Task:
Every line below from the one containing "έργο οικουμενικής" through the one containing "осуществляется согласно условиям" is to be printed exactly, with the pictures omitted.

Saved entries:
- Opening Delimiter -

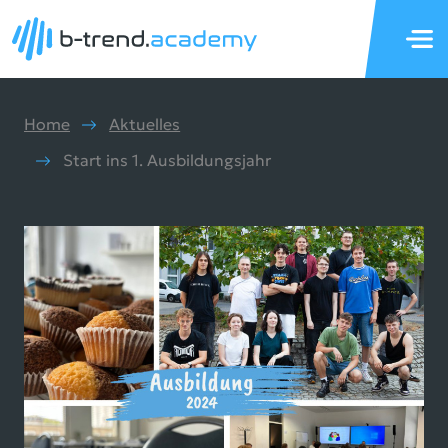
Home
Aktuelles
Start ins 1. Ausbildungsjahr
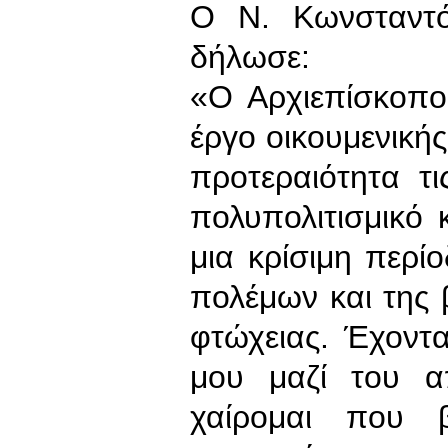
Ο Ν. Κωνσταντό
δήλωσε:
«Ο Αρχιεπίσκοπος
έργο οικουμενικής 
προτεραιότητα τι
πολυπολιτισμικό 
μια κρίσιμη περί
πολέμων και της β
φτώχειας. Έχοντα
μου μαζί του α
χαίρομαι που 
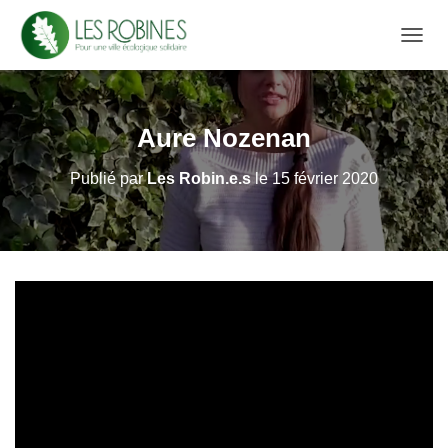
D
É
P
L
I
Aure Nozenan
E
R
Publié par
Les Robin.e.s
le
15 février 2020
L
A
N
A
V
I
G
A
T
I
O
N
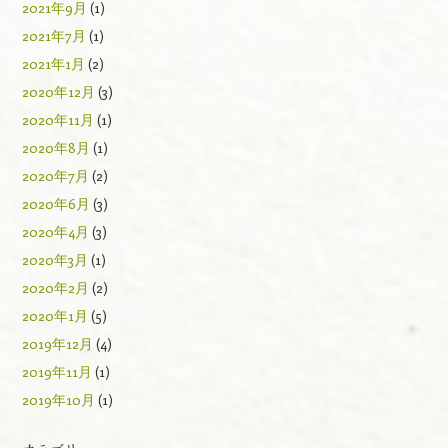
2021年9月
(1)
2021年7月
(1)
2021年1月
(2)
2020年12月
(3)
2020年11月
(1)
2020年8月
(1)
2020年7月
(2)
2020年6月
(3)
2020年4月
(3)
2020年3月
(1)
2020年2月
(2)
2020年1月
(5)
2019年12月
(4)
2019年11月
(1)
2019年10月
(1)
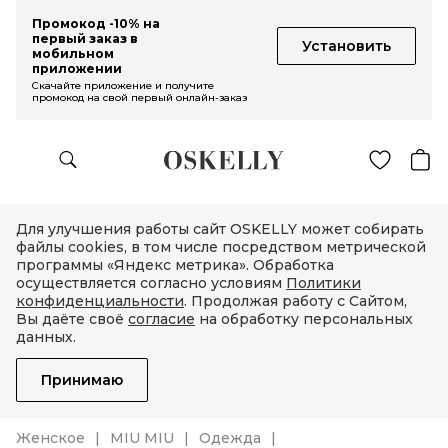
Промокод -10% на
первый заказ в
Установить
мобильном
приложении
Скачайте приложение и получите
промокод на свой первый онлайн-заказ
Для улучшения работы сайт OSKELLY может собирать
файлы cookies, в том числе посредством метрической
программы «Яндекс метрика». Обработка
осуществляется согласно условиям
Политики
конфиденциальности
. Продолжая работу с Сайтом,
Вы даёте своё
согласие
на обработку персональных
данных.
Принимаю
Женское
MIU MIU
Одежда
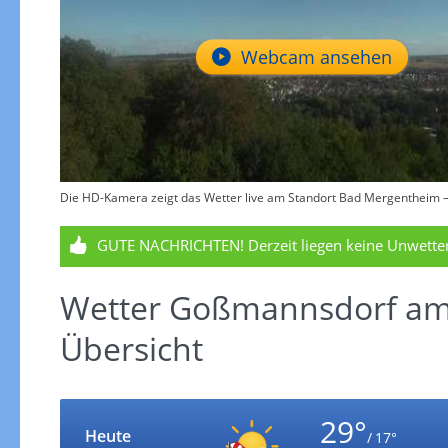
Webcam ansehen
Die HD-Kamera zeigt das Wetter live am Standort Bad Mergentheim – 
GUTE NACHRICHTEN!
Derzeit liegen keine Unwett
Wetter Goßmannsdorf am
Übersicht
29°
Heute
/ 17°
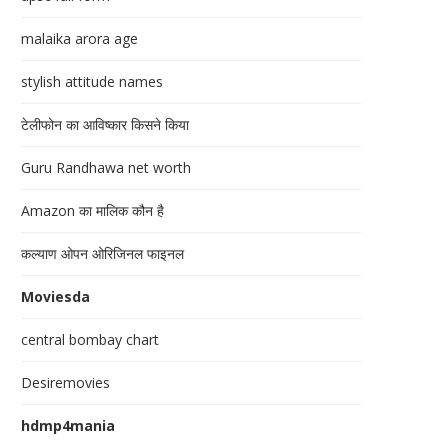
malaika arora age
stylish attitude names
टेलीफोन का आविष्कार किसने किया
Guru Randhawa net worth
Amazon का मालिक कौन है
कल्याण ओपन ओरिजिनल फाइनल
Moviesda
central bombay chart
Desiremovies
hdmp4mania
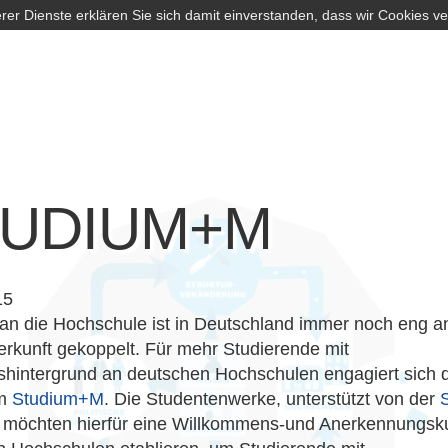
rer Dienste erklären Sie sich damit einverstanden, dass wir Cookies v
TUDIUM+M
15
n die Hochschule ist in Deutschland immer noch eng an
erkunft gekoppelt. Für mehr Studierende mit
shintergrund an deutschen Hochschulen engagiert sich 
mm
Studium+M
. Die Studentenwerke, unterstützt von der
S
, möchten hierfür eine Willkommens-und Anerkennungsku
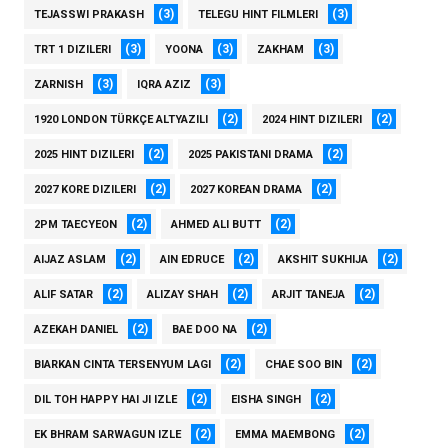
(3)
(3)
TEJASSWI PRAKASH
TELEGU HINT FILMLERI
(3)
(3)
(3)
TRT 1 DIZILERI
YOONA
ZAKHAM
(3)
(3)
ZARNISH
IQRA AZIZ
(2)
(2)
1920 LONDON TÜRKÇE ALTYAZILI
2024 HINT DIZILERI
(2)
(2)
2025 HINT DIZILERI
2025 PAKISTANI DRAMA
(2)
(2)
2027 KORE DIZILERI
2027 KOREAN DRAMA
(2)
(2)
2PM TAECYEON
AHMED ALI BUTT
(2)
(2)
(2)
AIJAZ ASLAM
AIN EDRUCE
AKSHIT SUKHIJA
(2)
(2)
(2)
ALIF SATAR
ALIZAY SHAH
ARJIT TANEJA
(2)
(2)
AZEKAH DANIEL
BAE DOO NA
(2)
(2)
BIARKAN CINTA TERSENYUM LAGI
CHAE SOO BIN
(2)
(2)
DIL TOH HAPPY HAI JI IZLE
EISHA SINGH
(2)
(2)
EK BHRAM SARWAGUN IZLE
EMMA MAEMBONG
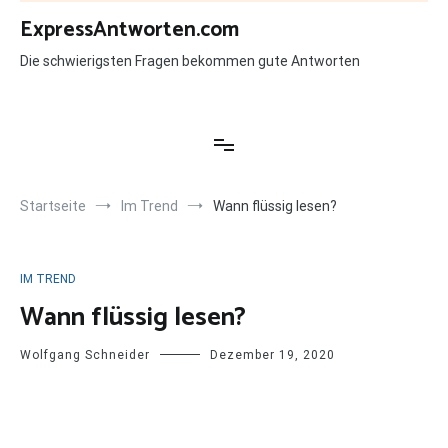
Zum
ExpressAntworten.com
Inhalt
springen
Die schwierigsten Fragen bekommen gute Antworten
Startseite
Im Trend
Wann flüssig lesen?
IM TREND
Wann flüssig lesen?
Wolfgang Schneider
Dezember 19, 2020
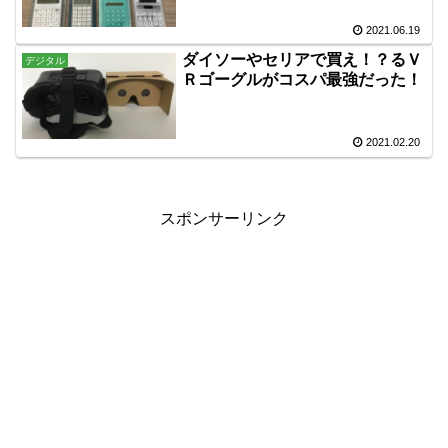
2021.06.19
ダイソーやセリアで買え！？るＶ
デジタル
Ｒゴーグルがコスパ最強だった！
2021.02.20
スポンサーリンク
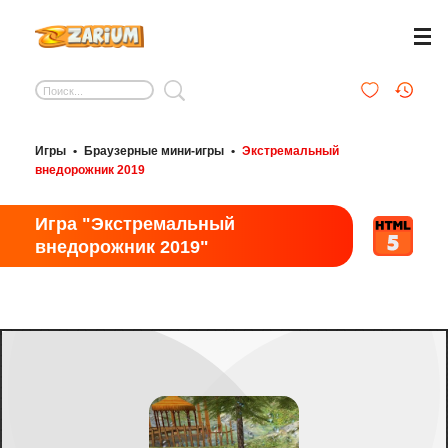
Игры
•
Браузерные мини-игры
•
Экстремальный
внедорожник 2019
Игра "Экстремальный
внедорожник 2019"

- Closing Delimiter -

Written answer:
έργο οικουμενικής 
προτεραιότητα τι
πολυπολιτισμικό 
μια κρίσιμη περί
πολέμων και της β
φτώχειας. Έχοντα
μου μαζί του α
χαίρομαι που 
D
É
P
L
I
Aure Nozenan
E
R
Publié par
Les Robin.e.s
le
15 février 2020
L
A
N
A
V
I
G
A
T
I
O
N
2021年9月
(1)
2021年7月
(1)
2021年1月
(2)
2020年12月
(3)
2020年11月
(1)
2020年8月
(1)
2020年7月
(2)
2020年6月
(3)
2020年4月
(3)
2020年3月
(1)
2020年2月
(2)
2020年1月
(5)
2019年12月
(4)
2019年11月
(1)
2019年10月
(1)
Промокод -10% на
первый заказ в
Установить
мобильном
приложении
Скачайте приложение и получите
промокод на свой первый онлайн-заказ
Для улучшения работы сайт OSKELLY может собирать
файлы cookies, в том числе посредством метрической
программы «Яндекс метрика». Обработка
осуществляется согласно условиям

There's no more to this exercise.